P&G, Integration and Siloes

To read the headlines you would think we live in a curiously binary world. Facebook’s wonderful; Facebook’s on its last legs. TV is dead; TV is still the most effective medium ever invented; printed media forms cannot survive; print circulations increase as readers seek the truth behind the stories.

And so on.

This week we had a wonderful example of what I mean. One day we have Bill Duggan from the ANA tweeting: “P&G is bringing media and creative back together! REUNITED!”

A couple of days later we had: “P&G’s Marc Pritchard calls for an end to the archaic Mad Men model”.

Bill Duggan is a highly respected commentator; and ‘Marketing Week’ (where the Pritchard headline comes from) is a fine magazine. And they’re both right; and they’re both wrong.

The media business is increasingly about integration, which as a concept goes far beyond making sure your press and OOH messages look vaguely as if they might be related to one another.

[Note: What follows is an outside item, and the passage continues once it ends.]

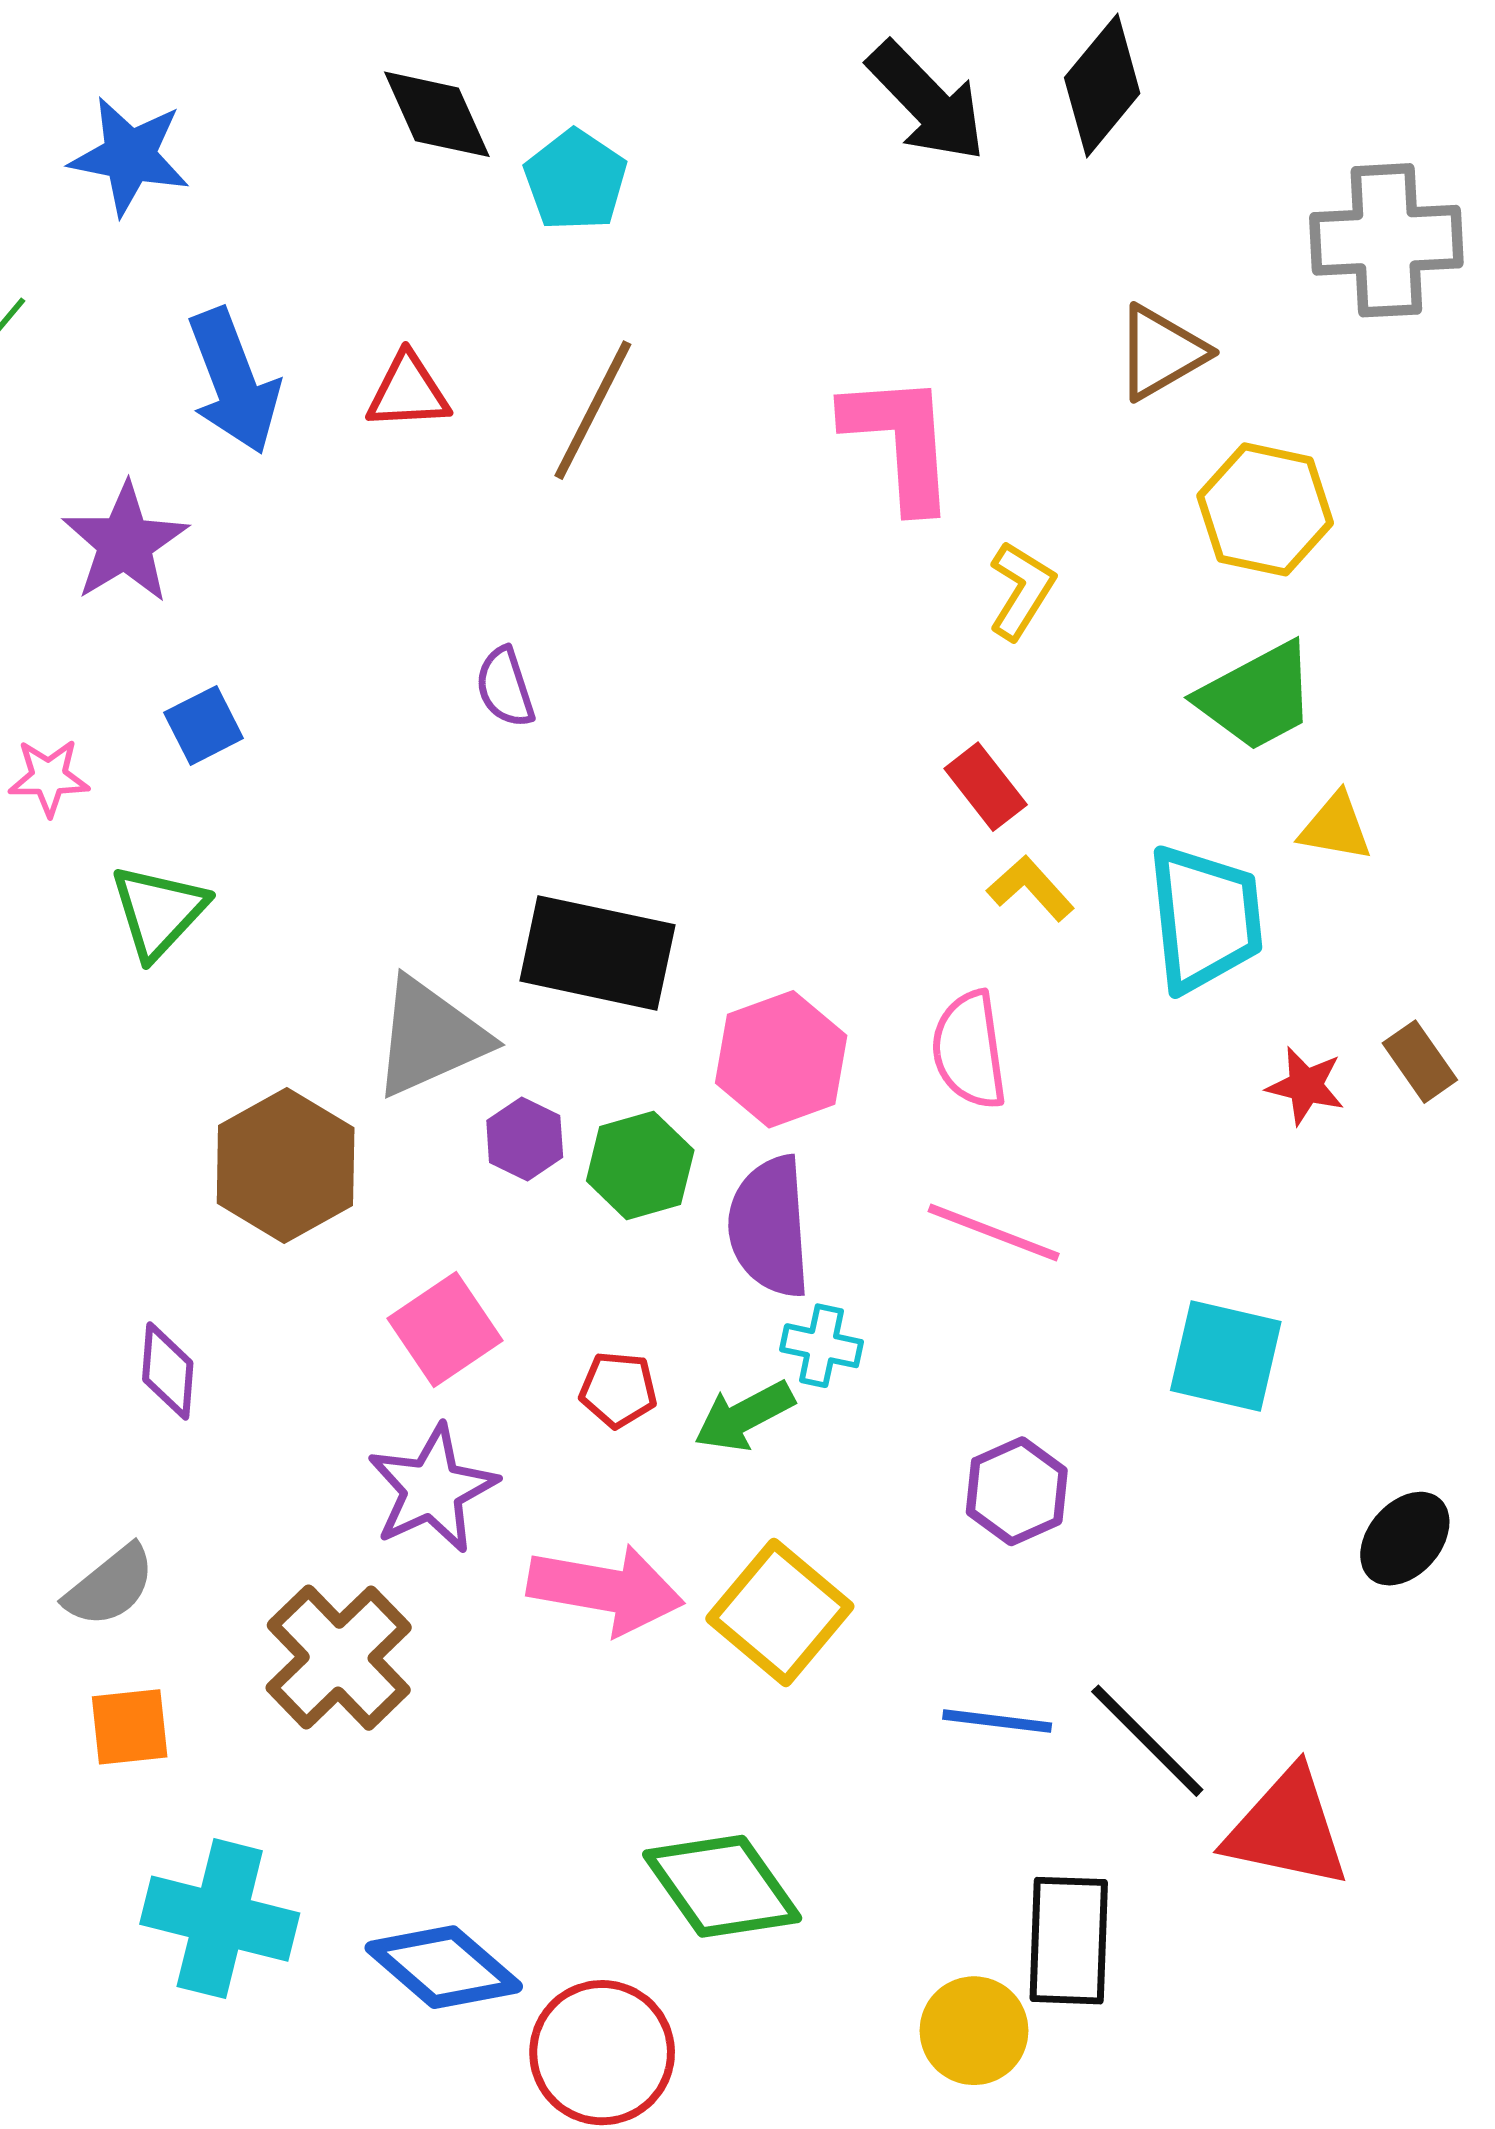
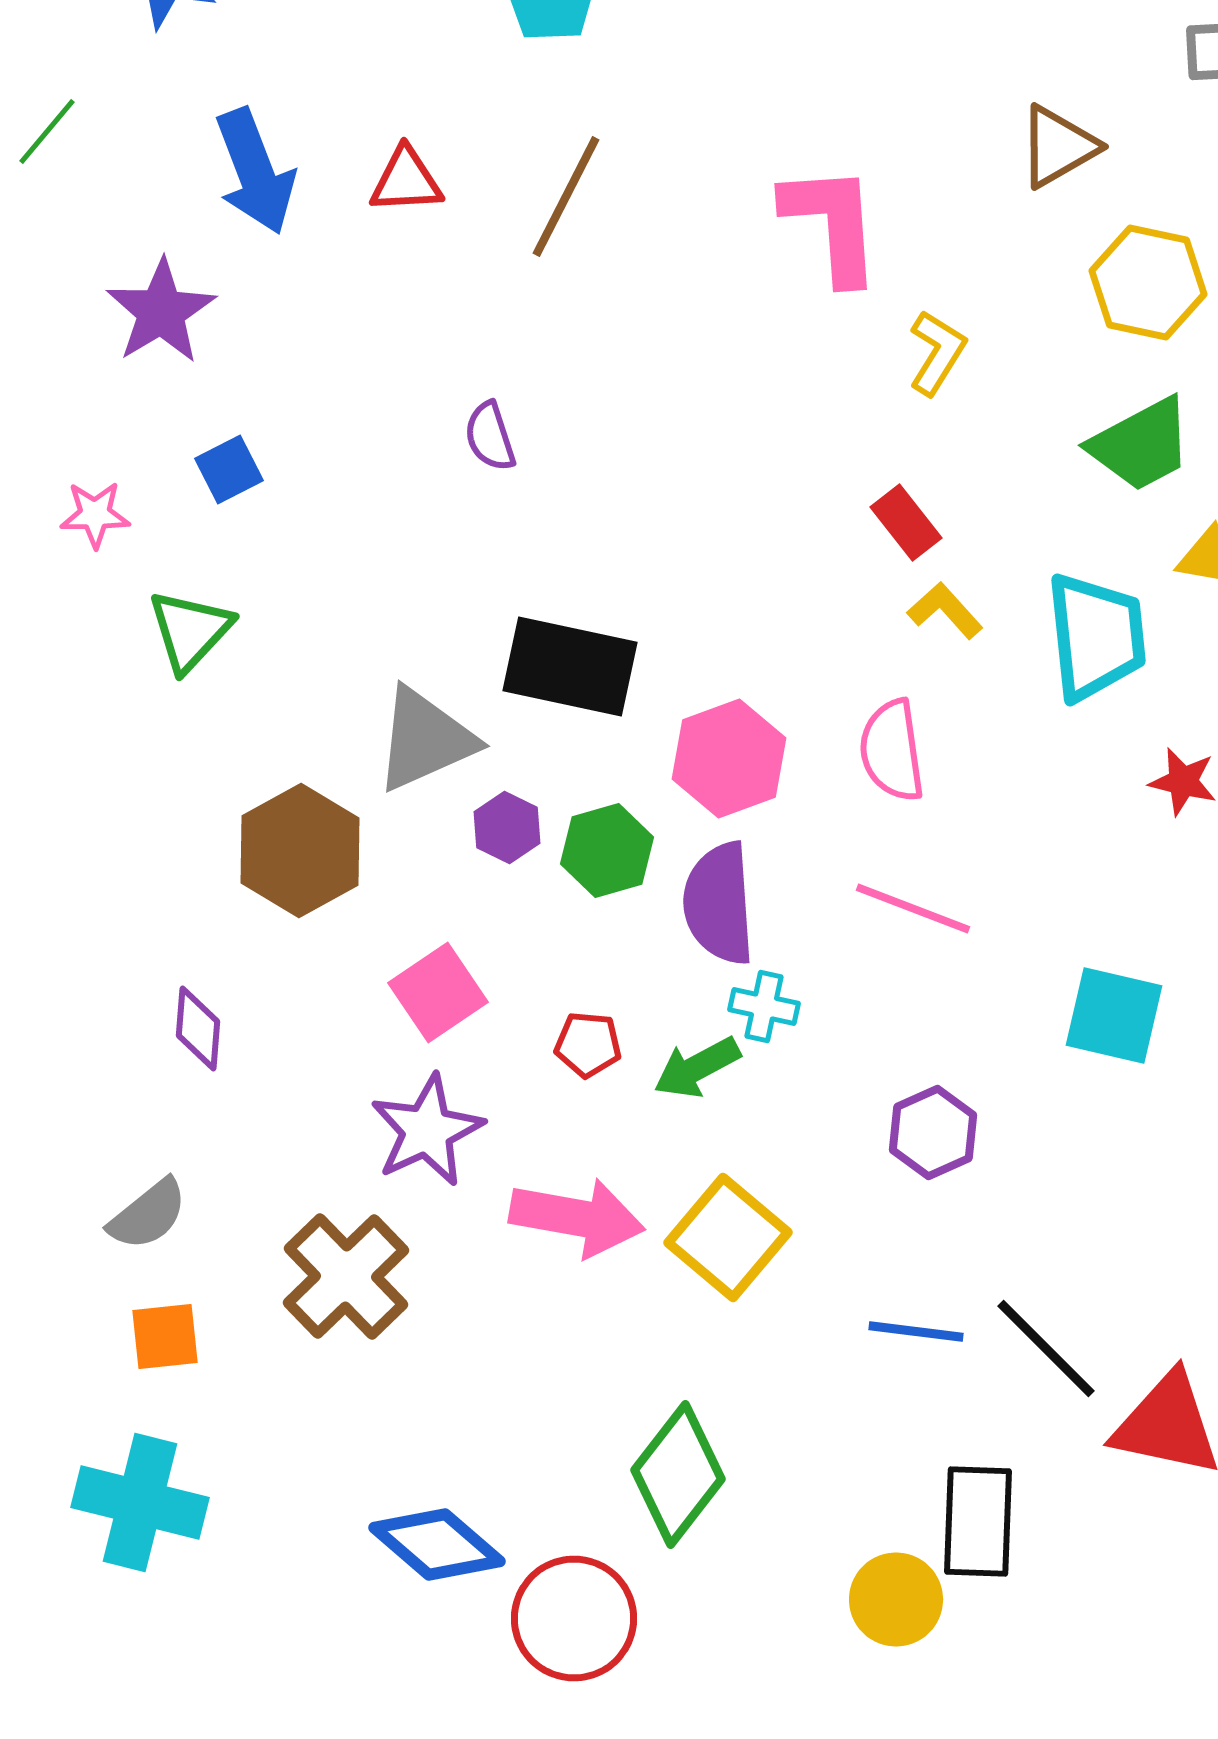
green diamond: (722, 1886) -> (678, 1474), turned 73
cyan cross: (220, 1919) -> (140, 1502), moved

Today’s integration isn’t just about conventional advertising; it encompasses all forms of communication, from PR to experiential, from online influencers through to the way that customer facing staff interact with those consumers they come across.

And this is where Pritchard’s point resonates. His ANA address speaks of ‘partnerships with agencies’ as opposed to working through them. Advertisers use multiple specialists and it’s wrong to suggest that any ad agency can either supply all those specialist services, or indeed consider the benefits they bring objectively.

I speak as one who was once physically threatened by an account man in a sister creative agency for daring to suggest that maybe non-advertising solutions might serve the client better than yet another straightforward TV campaign.

To a plumber, most household emergencies come down to plumbing; to an ad agency most solutions look very like an ad.

A lack of understanding around what constitutes true integration is behind why so many commercial messages online are so poor. They look too like ads. They don’t fit within the medium within which they’re placed. They ignore context, and the end-user’s needs from the medium.

According to Marc Pritchard, ‘advertisers have been steadily outsourcing work to agencies’.  He wants to ‘eliminate the siloes between creatives, clients and consumers, and strip away anything that doesn’t add to creative output.’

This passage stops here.